Read-memory-unsigned32

Read an unsigned 32-bit integer from memory.

Signature
(read-memory-unsigned32 addr stat feat) → val
Arguments: addr — Guard (integerp addr).; stat — Guard (statp stat).; feat — Guard (featp feat).
Returns: val — Type (ubyte32p val).

The memory address is the one of the first byte; we read that, and the subsequent bytes. For now we only support little endian memory, so the first byte is the lowest one.

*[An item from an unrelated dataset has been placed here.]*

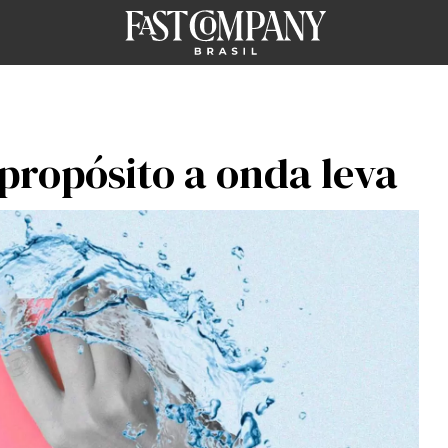
propósito a onda leva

As in read-memory-unsigned8, we let the address be any integer. We use read-memory-unsigned8 four times. Note that if addr is close to 2^XLEN - 1, then the subsequent addresses may wrap around to addres 0.

Definitions and Theorems

Function: read-memory-unsigned32

(defun read-memory-unsigned32 (addr stat feat)
  (declare (xargs :guard (and (integerp addr)
                              (statp stat)
                              (featp feat))))
  (declare (xargs :guard (stat-validp stat feat)))
  (let ((__function__ 'read-memory-unsigned32))
    (declare (ignorable __function__))
    (b* ((addr (lifix addr))
         (b0 (read-memory-unsigned8 addr stat feat))
         (b1 (read-memory-unsigned8 (+ addr 1)
                                    stat feat))
         (b2 (read-memory-unsigned8 (+ addr 2)
                                    stat feat))
         (b3 (read-memory-unsigned8 (+ addr 3)
                                    stat feat)))
      (+ b0 (ash b1 8)
         (ash b2 16)
         (ash b3 24)))))

Theorem: ubyte32p-of-read-memory-unsigned32

(defthm ubyte32p-of-read-memory-unsigned32
  (b* ((val (read-memory-unsigned32 addr stat feat)))
    (ubyte32p val))
  :rule-classes :rewrite)

Theorem: natp-of-read-memory-unsigned32

(defthm natp-of-read-memory-unsigned32
  (b* ((val (read-memory-unsigned32 addr stat feat)))
    (natp val))
  :rule-classes :type-prescription)

Theorem: read-memory-unsigned32-of-ifix-addr

(defthm read-memory-unsigned32-of-ifix-addr
  (equal (read-memory-unsigned32 (ifix addr)
                                 stat feat)
         (read-memory-unsigned32 addr stat feat)))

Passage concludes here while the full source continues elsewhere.